Silicon Valley has a new pitch to persuade small companies to automate: rent-a-robot.
Better technology and the need to pay higher wages to humans have produced a surge in sales of robots to big companies all across the United States. But few of these automatons are making it into smaller factories, which are wary of big upfront costs and lacking robot engineering talent.
So venture capitalists are backing a new financial model: lease robots, install and maintain them, charge factories by the hour or month, cut the risk and initial costs.
Saman Farid, a former venture capitalist who invested in robots for over a decade and saw the challenges of getting robots into factories, set up rent-a-robot Formic Technologies with backing from Lux Capital and Initialized Capital, an early investor in self-driving tech startup Cruise.
Initialized Capital partner Garry Tan sees a confluence of cheaper and better robot computer vision and artificial-intelligence technology, low interest rates, and the threat of U.S.-China tensions on supply chains stoking interest in robot subscriptions.
“It’s at the centre of three of the largest mega trends that are driving all of society now,” Mr. Tan said.
Techies and small-business owners do not always understand each other, a dilemma that led an industry group, the Association for Manufacturing Technology, to set up a San Francisco office a couple of years ago, to bring the two together.
The lease model puts much of the financial burden on robot startups, which carry the risk of a manufacturer losing a contract or changing a product. Smaller factories often have small runs of more tailored products that are not worth a robot. And Silicon Valley Robotics, an industry group supporting robot startups, says that in the past, funding has been a challenge.
Still, some high-profile investors are on board.

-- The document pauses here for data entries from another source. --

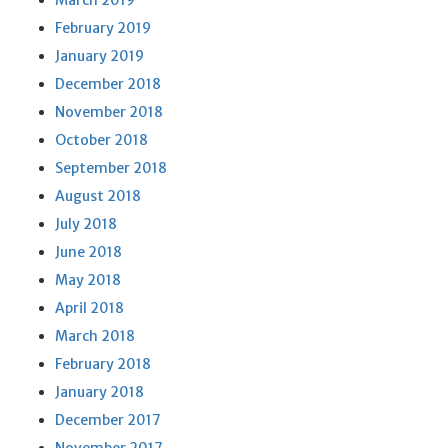
March 2019
February 2019
January 2019
December 2018
November 2018
October 2018
September 2018
August 2018
July 2018
June 2018
May 2018
April 2018
March 2018
February 2018
January 2018
December 2017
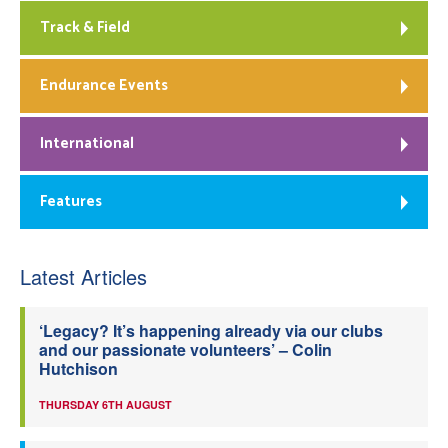
Track & Field
Endurance Events
International
Features
Latest Articles
‘Legacy? It’s happening already via our clubs
and our passionate volunteers’ – Colin
Hutchison
THURSDAY 6TH AUGUST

Tiger Global, the biggest funder of tech startups this year, has backed three robot firms offering subscription in seven months.
MELVIN THE ROBOT
Bob Albert, whose family owns Polar Hardware Manufacturing, a 105-year-old metal stamping factory in Chicago, bought Formic’s pitch to pay less than US$10 an hour for a robot, compared with more than US$20 an hour for his average human worker. He watched this month as a robot arm picked up a metal bar from a bin, spun around, and placed it in an older machine that bent it into a 107-centimetre door handle.
“If the robot works really well, we’ll use it a lot,” said Mr. Albert, who was pleased with the initial results. “And if it doesn’t work out, neither one of us comes out very well. We have less skin in the game and they have some skin in the game.”
Westec Plastics Corp., a family-owned plastic moulding factory in Livermore, Calif., got its first robot in January, 2020, and now has three – named Melvin, Nancy and Kim – from Rapid Robotics, which charges US$3,750 a month for each robot in the first year and $2,100 from Year 2.
“Melvin runs 24 hours a day, all three shifts, and that replaced three full operators,” said president Tammy Barras, adding that she is saving about US$60,000 in labour costs a year with the one robot alone. “We’ve had to increase our wages quite significantly this year because of what is going on in the world. And luckily, Melvin has not increased his pay rate. He doesn’t ask for a raise.”
Ms. Barras, who has 102 employees, says robots cannot replace humans today as they can perform only repetitive, simple tasks such as picking up a round plastic cylinder and stamping a company logo on the correct side.
Jordan Kretchmer, co-founder and CEO of Rapid Robotics, said he encounters some skepticism. “A lot of times we’ve walked in and there’s a graveyard of robots that they bought in the past,” he said. But he added, “robots can be easy and they do work when they’re in the hands of the right people.”